Kemnaker Bela UU Cipta Kerja karena Kepastian untuk Investor
Mahkamah Konstitusi (MK) telah memutuskan Undang-Undang (UU) Nomor 11 Tahun 2020 tentang Cipta Kerja bertentangan dengan UU Dasar Negara Republik Indonesia 1945. Namun, Kementerian Ketenagakerjaan (Kemnaker) menilai aturan tersebut menjawab kepastian bagi investor.
Direktur Jenderal Pembinaan Hubungan Industrial dan Jaminan Sosial Tenaga Kerja Kemenaker Indah Anggoro Putri mengatakan, sistem pengupahan di Indonesia masih dianggap kendala investasi. Untuk itu, investor menuntut kepastian yang telah dijawab dengan UU Cipta Kerja dan turunannya terutama terkait upah minimum.
Menurutnya, Indonesia memerlukan upah berbasis kinerja yang akan menaikkan produktivitas. "Sehingga baik pengusaha maupun pekerja/buruh sama-sama mendapatkan manfaat dan kenaikan produktivitas perusahaan," kata Indah dalam keterangan pers, dikutip Jumat (26/11).
Dia mengatakan sistem pengupahan yang berbasis produktivitas akan memberikan dampak positif bagi peningkatan daya saing dunia usaha. Hal ini lantaran sistem tersebut akan menumbuhkan budaya dan ritme kerja yang profesional di perusahaan.
Selain itu, sistem pengupahan itu akan berdampak pada kenaikan penghasilan pekerja atau buruh. "Sehingga meningkat pula kesejahteraannya," ujar dia.
Ia mengatakan, Kemenaker tetap berusaha mewujudkan pengupahan yang adil dan sehat. Hal tersebut dengan tetap memperhitungkan kendala dan tantangan ke depan, yaitu revolusi industri 4.0 dan bonus demografi.

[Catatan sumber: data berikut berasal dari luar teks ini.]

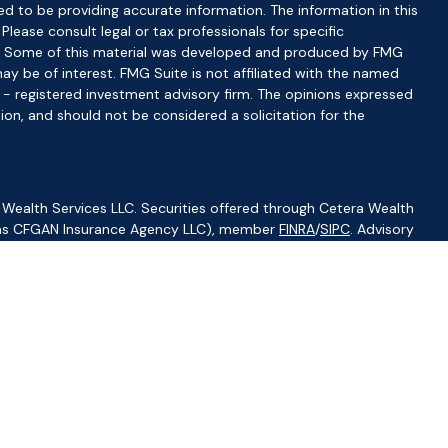
d to be providing accurate information. The information in this
 Please consult legal or tax professionals for specific
ion. Some of this material was developed and produced by FMG
ay be of interest. FMG Suite is not affiliated with the named
C - registered investment advisory firm. The opinions expressed
ion, and should not be considered a solicitation for the
 Wealth Services LLC. Securities offered through Cetera Wealth
CA as CFGAN Insurance Agency LLC), member
FINRA
/
SIPC
. Advisory
visers LLC, a registered investment adviser. Cetera is under
ity.
ted States only. Financial Professionals of Cetera Wealth Services,
f the states and/or jurisdictions in which they are properly
s referenced on this site may be available in every state and
ormation please contact the advisor(s) listed on the site, visit
//ceterawealthservices.com
irm are either Registered Representatives who offer only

Adapun, sistem pengupahan yang sehat ialah yang adil antarwilayah, antarpekerja, unit usaha, dan antara pengusaha dan pekerja. "Maka akan tercipta kondusivitas hubungan industrial," ujar Indah.
Sebelumnya, MK menolak gugatan untuk membatalkan UU Nomor 11 Tahun 2020 tentang Cipta Kerja, tetapi meminta pemerintah dan DPR merevisinya hingga dua tahun ke depan. MK menyebut Undang-Undang Nomor 11 Tahun 2020 tentang Cipta Kerja cacat formil karena tidak sesuai dengan tata cara pembentukan undang-undang.
Dalam amar putusannya, Majelis Hakim MK mengacu pada UU No. 12 tahun 2011 tentang Pembentukan Peraturan Perundang-Undangan. Secara garis besar, prosedur pembentukan UU mencakup lima tahapan; pengajuan rancangan, pembahasan bersama DPR dan pemerintah, persetujuan bersama, pengesahan, dan pengundangan.
Salah satu dalil pemohon yang dipertimbangkan MK terkait dengan ketidakjelasan apakah UU Cipta Kerja berupa UU baru, UU Perubahan, atau UU pencabutan. Majelis Hakim menyebut substansi terbesar dalam UU Cipta Kerja merupakan perubahan terhadap sejumlah undang-undang. Setidaknya ada 77 undang-undang perubahan dan 1 UU pencabutan yang termaktub dalam UU Cipta Kerja.
Jika Mengacu pada UU No. 12 tahun 2011, baik UU perubahan maupun UU pencabutan tidak harus disertai kata ‘perubahan’ dan ‘pencabutan’. Inilah yang tidak ada di judul UU Cipta Kerja sehingga dianggap tidak memenuhi standar baku.
“UU 11/2020 tidaklah sejalan dengan rumusan baku atau standar dalam pembentukan peraturan perundang-undangan karena hal demikian sesungguhnya menunjukkan norma yang dibentuk tersebut seolah-olah sebagai undang-undang baru,” tulis Majelis Hakim.